䷙大畜
大畜は大いにとどまる・やしなうことを扱った卦とされます。
六十四卦には小畜もあり、共通するのは⚊がとどまることです。
卦辞
大畜利貞。不家食吉。利涉大川。
大畜は貞に利あり。家食せずして吉。大川涉るに利あり。
大畜は、正しくあれば良い。家業をせず仕えるのが吉。大川を渉るのも良い。
- 家食せず:
- 家業をせず仕えること
爻辞
初九

有厲。利已。
厲きことあり。已むに利あり。
危ないことがある。やめるのが良い。
九二

輿、說輹。
輿、輹を說く。
輿の輹を解く。
卦辞の「家食せず」の態度と見て良いでしょう。
- 輹:
- 車軸を脱輪しないように固定する革ひも。解けば輿は使えない。
九三

良馬逐。利艱貞。曰閑輿衛、利有攸往。
良馬逐う。艱しみて貞に利あり。曰く輿衛閑えば、往くところあるに利あり。
良馬を追う。苦しみながらも正しくあれば良い。日頃から輿衛をならっていれば、行くところがあれば良い。
初九・九二は進むことを止めますが、九三は良馬を追います。ここで問われているのは、日々の輿衛です。十分な備えがあれば、進んで良いとします。ただし、「艱しみて貞に利あり」とありますので、良馬を追うことは苦しい道のりであることがうかがえます。
良馬は「モノにできていない力」といったところでしょうか。
良馬は「モノにできていない力」といったところでしょうか。
- 輿衛:
- 馬車を操ったり守ること
六四

童牛之牿。

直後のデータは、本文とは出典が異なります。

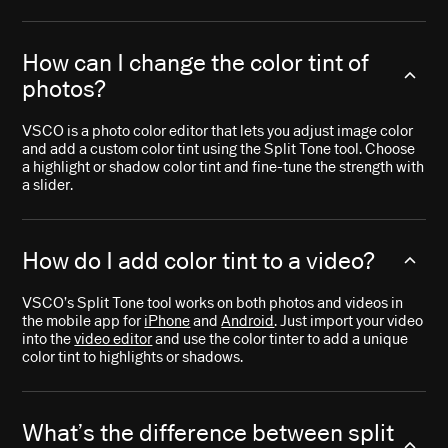
How can I change the color tint of
photos?
VSCO is a photo color editor that lets you adjust image color
and add a custom color tint using the Split Tone tool. Choose
a highlight or shadow color tint and fine-tune the strength with
a slider.
How do I add color tint to a video?
VSCO’s Split Tone tool works on both photos and videos in
the mobile app for
iPhone
and
Android
. Just import your video
into the
video editor
and use the color tinter to add a unique
color tint to highlights or shadows.
What’s the difference between split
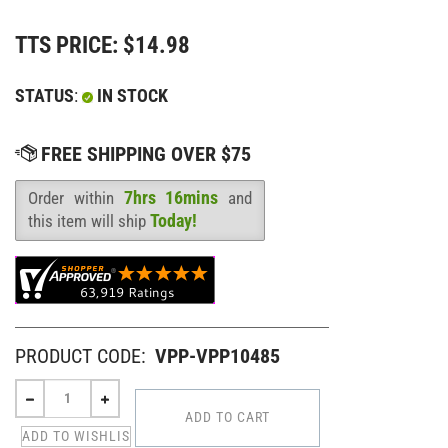
TTS PRICE:
$
14.98
STATUS
:
IN STOCK
7hrs 16mins
Order within
and
Availability
:
Today!
this item will ship
PRODUCT CODE:
VPP-VPP10485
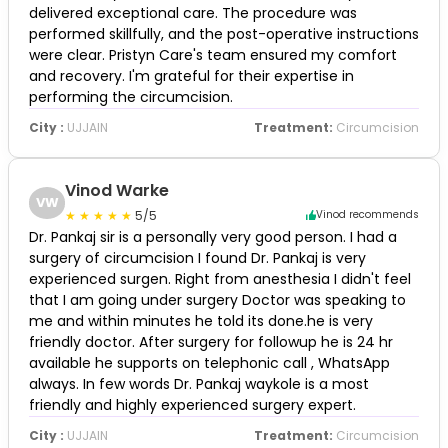
delivered exceptional care. The procedure was
performed skillfully, and the post-operative instructions
were clear. Pristyn Care's team ensured my comfort
and recovery. I'm grateful for their expertise in
performing the circumcision.
City :
UJJAIN
Treatment:
Circumcision
Vinod Warke
VW
5/5
Vinod recommends
Dr. Pankaj sir is a personally very good person. I had a
surgery of circumcision I found Dr. Pankaj is very
experienced surgen. Right from anesthesia I didn't feel
that I am going under surgery Doctor was speaking to
me and within minutes he told its done.he is very
friendly doctor. After surgery for followup he is 24 hr
available he supports on telephonic call , WhatsApp
always. In few words Dr. Pankaj waykole is a most
friendly and highly experienced surgery expert.
City :
UJJAIN
Treatment:
Circumcision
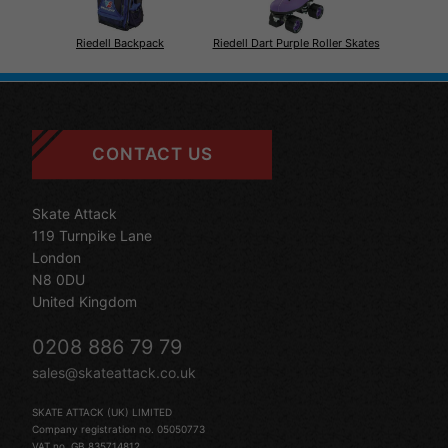
Riedell Backpack
Riedell Dart Purple Roller Skates
CONTACT US
Skate Attack
119 Turnpike Lane
London
N8 0DU
United Kingdom
0208 886 79 79
sales@skateattack.co.uk
SKATE ATTACK (UK) LIMITED
Company registration no. 05050773
VAT no. GB 835714812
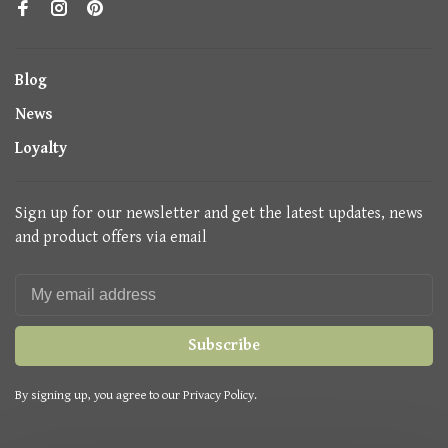
Blog
News
Loyalty
Sign up for our newsletter and get the latest updates, news
and product offers via email
Subscribe
By signing up, you agree to our Privacy Policy.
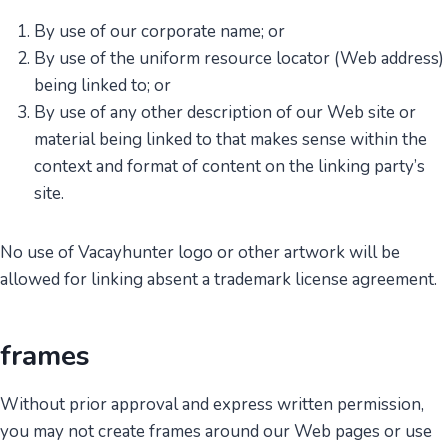
By use of our corporate name; or
By use of the uniform resource locator (Web address)
being linked to; or
By use of any other description of our Web site or
material being linked to that makes sense within the
context and format of content on the linking party’s
site.
No use of Vacayhunter logo or other artwork will be
allowed for linking absent a trademark license agreement.
frames
Without prior approval and express written permission,
you may not create frames around our Web pages or use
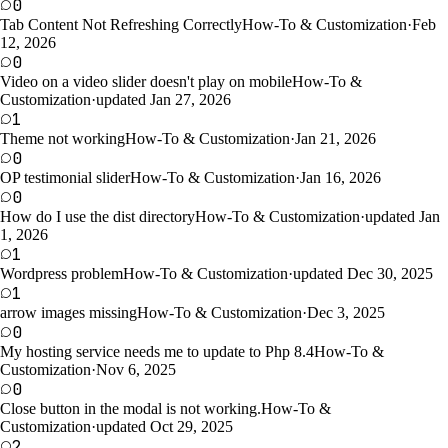
0
Tab Content Not Refreshing Correctly
How-To & Customization
·
Feb
12, 2026
0
Video on a video slider doesn't play on mobile
How-To &
Customization
·
updated Jan 27, 2026
1
Theme not working
How-To & Customization
·
Jan 21, 2026
0
OP testimonial slider
How-To & Customization
·
Jan 16, 2026
0
How do I use the dist directory
How-To & Customization
·
updated Jan
1, 2026
1
Wordpress problem
How-To & Customization
·
updated Dec 30, 2025
1
arrow images missing
How-To & Customization
·
Dec 3, 2025
0
My hosting service needs me to update to Php 8.4
How-To &
Customization
·
Nov 6, 2025
0
Close button in the modal is not working.
How-To &
Customization
·
updated Oct 29, 2025
2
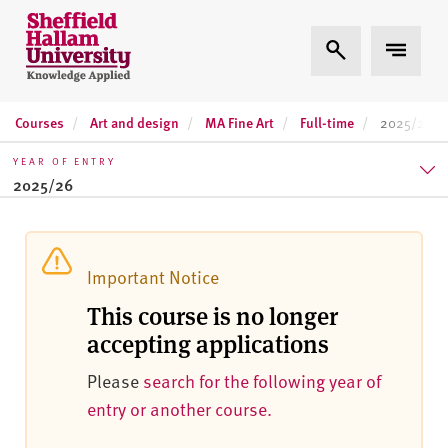
Skip to content
S
Expand Search
Expand 
h
e
ff
Courses
Art and design
MA Fine Art
Full-time
i
2025/26
e
YEAR OF ENTRY
l
2025/26
d
H
2025/26
a
l
2026/27
Important Notice
l
This course is no longer
2027/28
a
accepting applications
m
U
Please
search for the following year of
n
entry or another course.
i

元吉。
童牛の牿。元いに吉。
童牛に横木をつける。大いに吉。
牿は角(力)を制御している様と見て良いでしょう。
- 牿:
- 角につける木。人を傷つけないためとツノが折れないためにつける。
六五

豶豕之牙。吉。
豶豕の牙。吉。
去勢した豚の牙。吉。
落ち着いてはいますが牙はあります。力を制御できる状態と読めます。
- 豶豕:
- 去勢した豚
上九

何天之衢。亨。
天の衢を何う。亨る。
世の道が交差する場所をになう。進んでいく。
力の制御を習得し、大任につくといったところでしょう。
- 天の衢:
- 世の道が交差する場所
まとめ
初九・九二は止まります。九三は進みますが、問われるのは日々の輿衛です。
六四・六五の牛とブタの力を制御する姿もまた、輿衛に通じるようにも思えます。
そしてその先に「天の衢を何う」です。大畜は、力をどう制御するかを扱った卦と読めます。
六四・六五の牛とブタの力を制御する姿もまた、輿衛に通じるようにも思えます。
そしてその先に「天の衢を何う」です。大畜は、力をどう制御するかを扱った卦と読めます。
卦の全体像
上九、大任につく。
六五、去勢した豚の牙。
六四、童牛の牿。
九三、良馬を追う。
九二、輹を解く。
初九、危うい。進むのをやめる。